Buena gestión, no política del miedo

La obligación de los gobiernos es administrar bien los dineros de la hacienda pública. Para ello, han de nombrar jerarcas con conocimientos, capacidad y actitud idóneos, dispuestos a cumplir con este mandato en las instituciones autónomas o descentralizadas y en el gobierno central.
Pero para que esto sea una realidad, además de lo anterior dichos jerarcas deberán obedecer directrices orientadas al beneficio de la población, no a ocurrencias destinadas a otros fines.
Lamentablemente, como es claro, así no es como ha funcionado el país desde hace muchos años y no hubo la voluntad política para enderezar el rumbo.
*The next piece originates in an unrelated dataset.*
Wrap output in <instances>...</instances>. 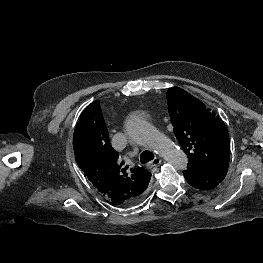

En vez de ello se trazaron en más de una oportunidad estrategias para sembrar el miedo y obtener de ese modo una aceptación de la población a cosas que no se sostendrían mediante un serio análisis técnico y a la luz de las más sentidas necesidades de los costarricenses.
Ultimamente, el país vivió el capítulo del miedo al déficit fiscal. Sin embargo, hoy el propio Ministro de Hacienda dice que sucede algo rarísimo, surrealista, “el país cree que está mal, pero está bien”. Esto no es extraño. Apenas va saliendo la población del discurso del miedo al desequilibrio fiscal.
La verdad es que estamos muy necesitados de buena administración. Los recursos de la hacienda pública no solo se cuidan eliminando todo gasto superfluo, sino con otras medidas. Por ejemplo, efectuando bien las compras mediante sistema digital que garantiza mayor transparencia, algo que aún no se hace en casos como el de la Caja, a pesar de la urgente necesidad de ello que tenemos.
Pero también se ahorra acabando con la costosa duplicación de departamentos, secciones y puestos existentes en muchas entidades públicas. Duplicaciones que, por otro lado, tampoco eliminan las contrataciones de consultorías para evacuar asuntos que no están en capacidad de resolver los entes públicos a pesar de sus abultadísimas planillas.
Así mismo, muy importante, debe medirse el rendimiento de esos funcionarios, comparándolo con el del sector privado.
Todo esto y mucho más es lo que produciría un importante ahorro que equilibraría los ingresos con los gastos.
Solo después de una reestructuración así del sector público, muy anunciada pero nunca ejecutada desde hace décadas, eliminando los nombramientos por clientelismo político, podríamos analizar la verdadera necesidad o no de mayores impuestos. Y si correspondieran, nadie se negaría a colaborar con ellos ante la presencia de un Estado despolitizado, altamente eficiente, eficaz y transparente.